Visi Rohani dalam Perspektif Alkitab Bagi Para Pemuda Masa Kini

Oleh Samuel T. Gultom, M.Th

 

VISI ROHANI DALAM PERSPEKTIF ALKITAB
BAGI PARA PEMUDA MASA KINI
Samuel T. Gunawan, SE, M.Th

“Where there is no vision, the people perish: but he that keepet the law, happy is he (Dimana tidak ada visi, umat pun binasalah: Tetapi dia yang berpegang pada hukum, berbahagialah dia)” - Amsal 29:18, King James Version -


Prolog

Tidak ada kehidupan yang dapat dijalani dengan penuh arti bagi Tuhan dan tidak ada pekerjaan penuh arti yang dapat dilakukan bagi Tuhan jika tidak dilandasi kuat oleh sebuah visi rohani (spritual vision). Melalui suatu perjumpaan dengan Tuhan, Abraham dalam ketaatan iman mengemban visi dari Tuhan untuk pergi ke suatu negeri yang ditunjukkan Tuhan baginya (Ibrani 11:8; Bdk Kejadian 12:1-4). Visi yang Tuhan berikan kepada Musa dalam perjumpaan di “Semak Duri Yang Menyala” di Gunung Horeb, telah mengubah hidup Musa, dari seorang pengembala domba menjadi pemimpin umat Israel yang besar dan termasyur itu (Keluaran 3:1-22; Ibrani 11:23-29). Baik Abraham maupun Musa, mendapat visi dari Tuhan yang berakar kuat dalam diri mereka. Jadi, visi dari Tuhanlah yang mengangkat seseorang dari taraf yang biasa-biasa saja dan memungkinkan dia mencapai hal-hal besar bagi kemuliaan Tuhan.

Pengertian Visi

Jerry C. Wofford mendefiniskan visi sebagai, “Suatu keadaan masa depan yang ideal atau unik yang terkristal menjadi suatu gambaran atau pernyataan singkat” (Wofford, J.C, 2001., Kepemimpinan Kristen Yang Mengubahkan. terjemahan, Penerbit ANDI: Yokyakarta, hal 48). Burt Nanus menggambarkan visi sebagai, “suatu gagasan yang begitu menguatkan sehingga menjadi lompatan awal menuju ke masa depan dengan cara menggalang bersama keterailan, talenta dan sumberdaya untuk mewujudkannya” (Boa, Kenneth, Sid Buzzell & Bill Perkins, 2013. Handbook To Leadership. Terjemahan, Penerbit Yayasan Komunikasi Bina Kasih: Jakarta, hal. 118). Sementara itu, Charles Swindoll mendeskripsikan visi secara lengkap sebagai sebagai berikut, “visi adalah sesuatu yang penting untuk keberlangsungan hidup. Visi lahir dari adanya iman, ditopang oleh pengharapan, dipercerah oleh imajinasi dan diperkuat oleh semangat. Visi lebih besar daripada penglihatan mata jasmani, lebih dalam daripada impian, lebih besar daripada sebuah gagasan. Visi mencakup pemandangan luas yang berada di luar batas-batas perkiraan, kepastian dan sangkaan, Tanpa visi, tidak mengherankan bila tamatlah riwayat kita” (Gordon, Bob, 2000., Visi Seorang Pemimpin. Terjemahan, Penerbit Nafiri Gabriel: Jakarta, hal 1).

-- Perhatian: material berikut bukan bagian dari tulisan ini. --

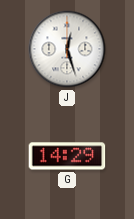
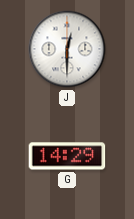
J: 12:27 -> 12:30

Visi Pribadi dan Visi Bersama

Ada dua tahap dari visi rohani, yaitu: visi pribadi dan visi bersama. Visi pribadi adalah visi rohani yang Tuhan berikan secara pribadi kepada seseorang. Visi pribadi merupakan pekerjaan Roh Kudus dalam kehidupan seseorang yang dialaminya pada saat perjumpaan dengan Tuhan, misalnya pada saat pertobatan atau saat dipanggil dalam suatu pelayanan khusus. Sebagai contoh Rasul Paulus mendapatkan visi pribadi pada peristiwa perjumpaannya dengan Tuhan (Kisah Para Rasul 9:3-30; 26:1-24). Sedangkan visi bersama adalah visi rohani yang diberikan kepada satu orang tetapi berpengaruh pada orang-orang lainnya, tidak hanya pada satu orang itu saja. Biasanya, untuk sebuah visi bersama Allah akan mengirim orang-orang untuk menjadi sebuah tim dalam proses pelaksanaan visi tersebut. Sebagai contoh Musa mendapat visi dari Tuhan untuk membebaskan orang Israel dari perbudakan di Mesir, serta menutun bangsa itu keluar dari sana menuju Tanah Perjanjian. Visi ini melibatkan orang banyak, baik para pemimpin yang diangkat oleh Musa sebagai tim maupun umat Israel secara keseluruhan (Keluaran 3:1-12; 18:13-26).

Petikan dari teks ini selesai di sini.